[SPARK-16533][CORE] resolve deadlocking in driver when executors die

## What changes were proposed in this pull request? This pull request reverts the changes made as a part of #14605, which simply side-steps the deadlock issue. Instead, I propose the following approach: * Use `scheduleWithFixedDelay` when calling `ExecutorAllocationManager.schedule` for scheduling executor requests. The intent of this is that if invocations are delayed beyond the default schedule interval on account of lock contention, then we avoid a situation where calls to `schedule` are made back-to-back, potentially releasing and then immediately reacquiring these locks - further exacerbating contention. * Replace a number of calls to `askWithRetry` with `ask` inside of message handling code in `CoarseGrainedSchedulerBackend` and its ilk. This allows us queue messages with the relevant endpoints, release whatever locks we might be holding, and then block whilst awaiting the response. This change is made at the cost of being able to retry should sending the message fail, as retrying outside of the lock could easily cause race conditions if other conflicting messages have been sent whilst awaiting a response. I believe this to be the lesser of two evils, as in many cases these RPC calls are to process local components, and so failures are more likely to be deterministic, and timeouts are more likely to be caused by lock contention. ## How was this patch tested? Existing tests, and manual tests under yarn-client mode. Author: Angus Gerry <angolon@gmail.com> Closes #14710 from angolon/SPARK-16533.
author: Angus Gerry <angolon@gmail.com> 2016-09-01 10:35:31 -0700
committer: Marcelo Vanzin <vanzin@cloudera.com> 2016-09-01 10:35:31 -0700
commit: a0aac4b775bc8c275f96ad0fbf85c9d8a3690588 (patch)
tree: 94e7f9f8d5eb9f1b32009d99caea48376cc84c81 /mesos
parent: adaaffa34ef0ef6a7baa5c1fea848cf5bc3987a2 (diff)

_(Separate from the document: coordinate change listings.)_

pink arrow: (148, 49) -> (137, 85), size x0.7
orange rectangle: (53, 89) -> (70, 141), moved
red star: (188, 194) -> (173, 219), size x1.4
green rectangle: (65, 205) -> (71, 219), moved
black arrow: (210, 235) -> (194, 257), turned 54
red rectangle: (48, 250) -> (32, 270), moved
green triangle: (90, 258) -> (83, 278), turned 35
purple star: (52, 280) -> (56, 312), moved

download: spark-a0aac4b775bc8c275f96ad0fbf85c9d8a3690588.tar.gz
spark-a0aac4b775bc8c275f96ad0fbf85c9d8a3690588.tar.bz2
spark-a0aac4b775bc8c275f96ad0fbf85c9d8a3690588.zip
2 files changed, 13 insertions, 5 deletions
diff --git a/mesos/src/main/scala/org/apache/spark/scheduler/cluster/mesos/MesosCoarseGrainedSchedulerBackend.scala b/mesos/src/main/scala/org/apache/spark/scheduler/cluster/mesos/MesosCoarseGrainedSchedulerBackend.scala
index fde1fb3228..a64b5768c5 100644
--- a/mesos/src/main/scala/org/apache/spark/scheduler/cluster/mesos/MesosCoarseGrainedSchedulerBackend.scala
+++ b/mesos/src/main/scala/org/apache/spark/scheduler/cluster/mesos/MesosCoarseGrainedSchedulerBackend.scala
@@ -23,6 +23,7 @@ import java.util.concurrent.locks.ReentrantLock
 
 import scala.collection.JavaConverters._
 import scala.collection.mutable
+import scala.concurrent.Future
 
 import org.apache.mesos.Protos.{TaskInfo => MesosTaskInfo, _}
 
@@ -606,7 +607,7 @@ private[spark] class MesosCoarseGrainedSchedulerBackend(
       super.applicationId
     }
 
-  override def doRequestTotalExecutors(requestedTotal: Int): Boolean = {
+  override def doRequestTotalExecutors(requestedTotal: Int): Future[Boolean] = Future.successful {
     // We don't truly know if we can fulfill the full amount of executors
     // since at coarse grain it depends on the amount of slaves available.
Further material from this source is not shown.